M. le Président, vous êtes aux commandes d’un navire qui ne connaît pas son cap. Je concède que si toutes les insuffisances ne sont pas de votre fait, tant la politique nationale est confuse, vous n’agissez pas en capitaine responsable.
Des pistes d’économies existent pourtant. A commencer par les dépenses de personnel, qui ont explosé depuis 2008. Le plan d’administration départementale devrait justement permettre de déterminer les gisements de productivité au sein de la collectivité, et de faire participer l’ensemble des agents à une politique de réduction des coûts devenue inéluctable. Il se cantonne malheureusement à une politique manageriale inutile et caricaturale.
De nouveaux projets pourraient aussi sortir de l’Hôtel Saint-Jacques pour renforcer l’attractivité du Département.

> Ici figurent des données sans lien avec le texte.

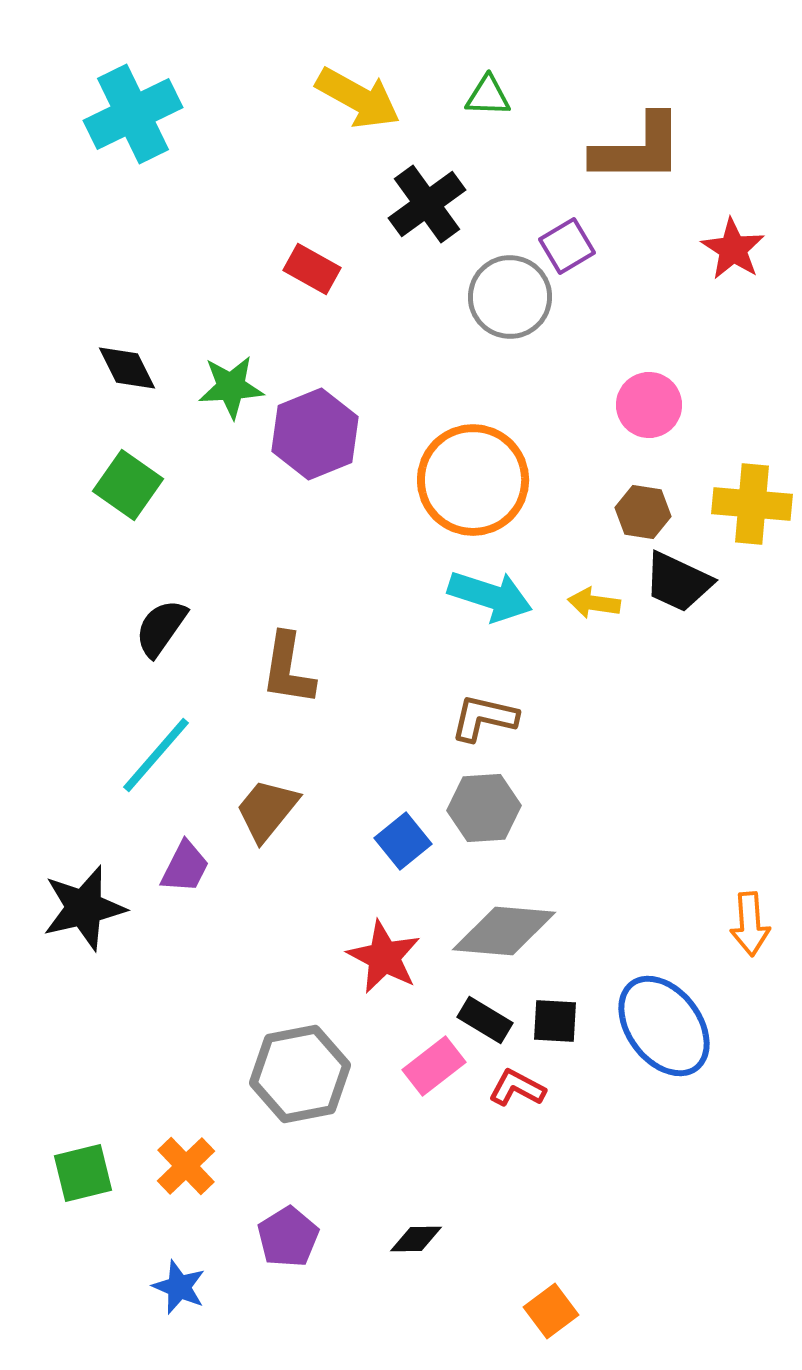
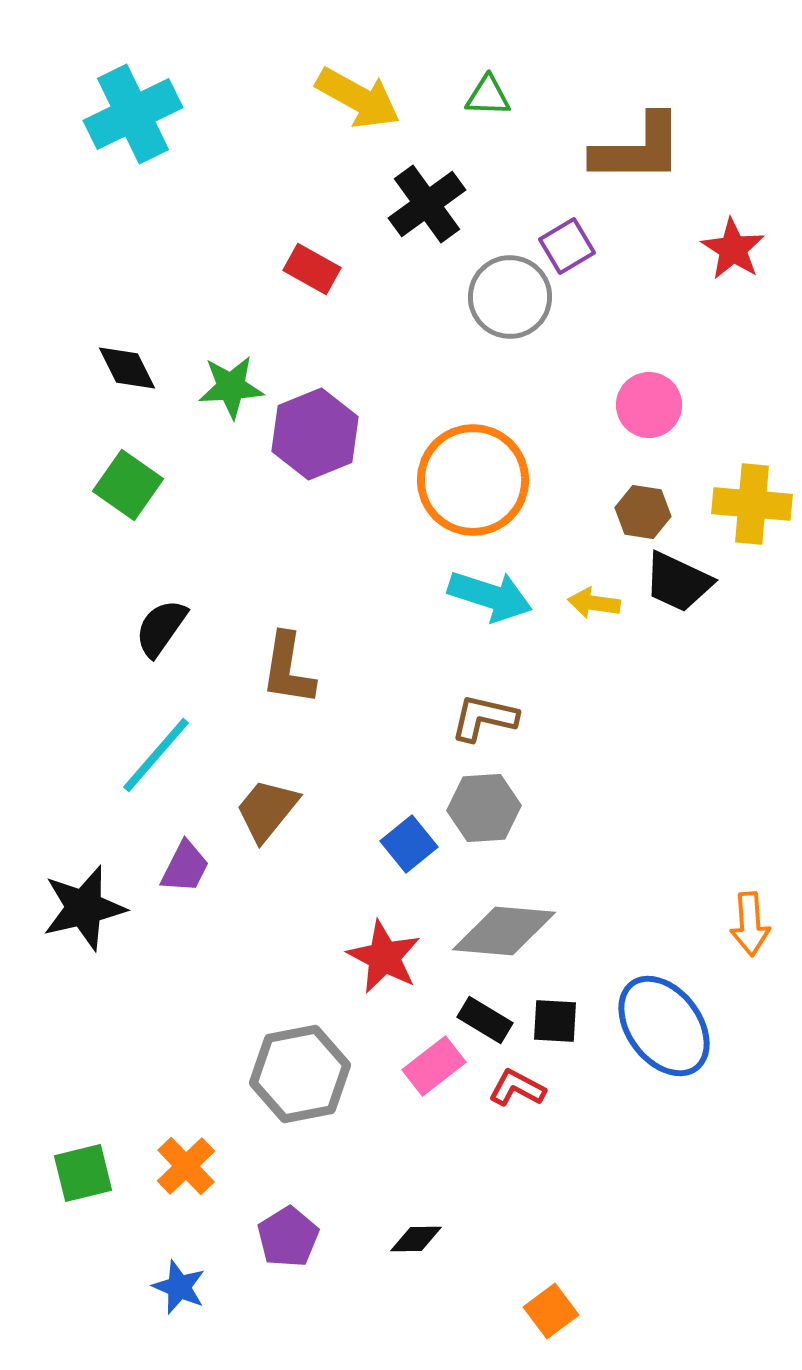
blue square at (403, 841): moved 6 px right, 3 px down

Par sa situation géographique, le Lot-et-Garonne pourrait prendre une place importante dans le domaine de la sous-traitance aéronautique. Que fait le Conseil général dans ce domaine ?

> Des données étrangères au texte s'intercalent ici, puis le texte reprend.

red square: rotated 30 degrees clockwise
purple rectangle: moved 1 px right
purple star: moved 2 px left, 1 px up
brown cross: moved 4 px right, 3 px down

L’implantation de structures de formation adaptées à ce domaine de métiers, mais également aux filières d’excellence déjà présentes sur le territoire, permettrait à coup sûr d’inscrire ces activités durablement en Lot-et-Garonne. Il faut pour cela que le Département joue un rôle de coordinateur avec la Région, qui dispose de la compétence en matière de formation professionnelle. Que fait le Conseil général dans ce domaine ?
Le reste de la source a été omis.